------ DATA FOR REVIEW ------

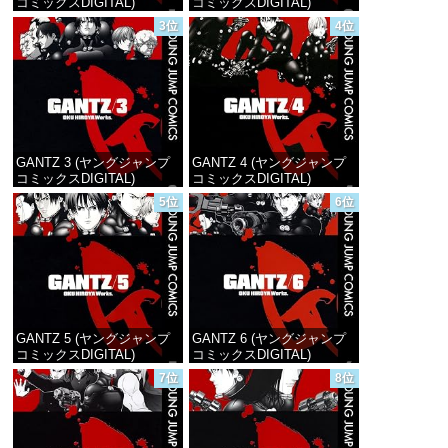
コミックスDIGITAL)
コミックスDIGITAL)
3位
4位
価格：¥100
価格：¥100
GANTZ 3 (ヤングジャンプ
GANTZ 4 (ヤングジャンプ
コミックスDIGITAL)
コミックスDIGITAL)
5位
6位
価格：¥100
価格：¥100
GANTZ 5 (ヤングジャンプ
GANTZ 6 (ヤングジャンプ
コミックスDIGITAL)
コミックスDIGITAL)
7位
8位
価格：¥100
価格：¥100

------

◆ **ACTIVITY**: Reprint the listing above verbatim but drop the images.

◆ **EXERCISE ANSWER**:
コミックスDIGITAL)
コミックスDIGITAL)
3位
4位
価格：¥100
価格：¥100
GANTZ 3 (ヤングジャンプ
GANTZ 4 (ヤングジャンプ
コミックスDIGITAL)
コミックスDIGITAL)
5位
6位
価格：¥100
価格：¥100
GANTZ 5 (ヤングジャンプ
GANTZ 6 (ヤングジャンプ
コミックスDIGITAL)
コミックスDIGITAL)
7位
8位
価格：¥100
価格：¥100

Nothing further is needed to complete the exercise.